▶ [INSTRUCTIONS TO FOLLOW]:
Determine how many lines in the entries below contain "woman", and output only that number.

START TASK INPUT

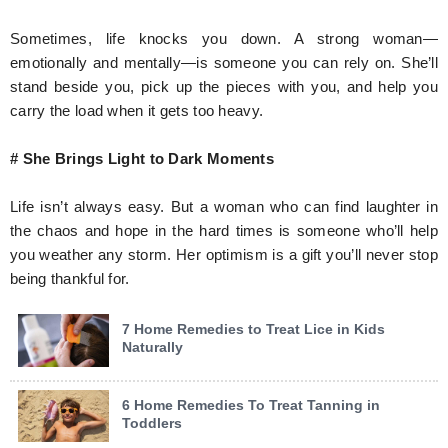
Sometimes, life knocks you down. A strong woman—
emotionally and mentally—is someone you can rely on. She’ll
stand beside you, pick up the pieces with you, and help you
carry the load when it gets too heavy.
# She Brings Light to Dark Moments
Life isn’t always easy. But a woman who can find laughter in
the chaos and hope in the hard times is someone who’ll help
you weather any storm. Her optimism is a gift you’ll never stop
being thankful for.
7 Home Remedies to Treat Lice in Kids
Naturally
6 Home Remedies To Treat Tanning in
Toddlers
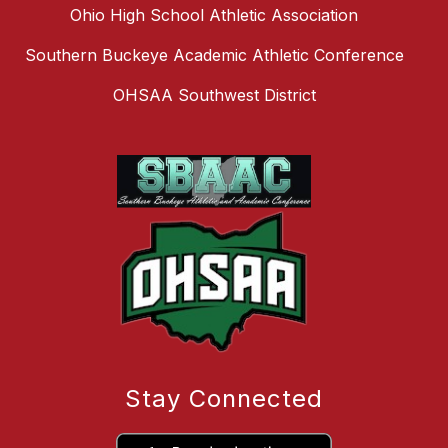
Ohio High School Athletic Association
Southern Buckeye Academic Athletic Conference
OHSAA Southwest District
Stay Connected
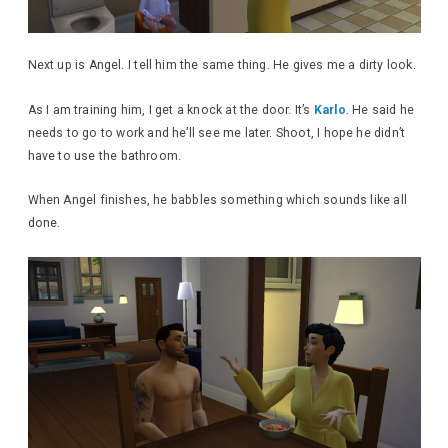
Next up is Angel. I tell him the same thing. He gives me a dirty look.
As I am training him, I get a knock at the door. It’s
Karlo
. He said he
needs to go to work and he’ll see me later. Shoot, I hope he didn’t
have to use the bathroom.
When Angel finishes, he babbles something which sounds like all
done.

END TASK INPUT

▶ [THE COMPLETED TASK]:
2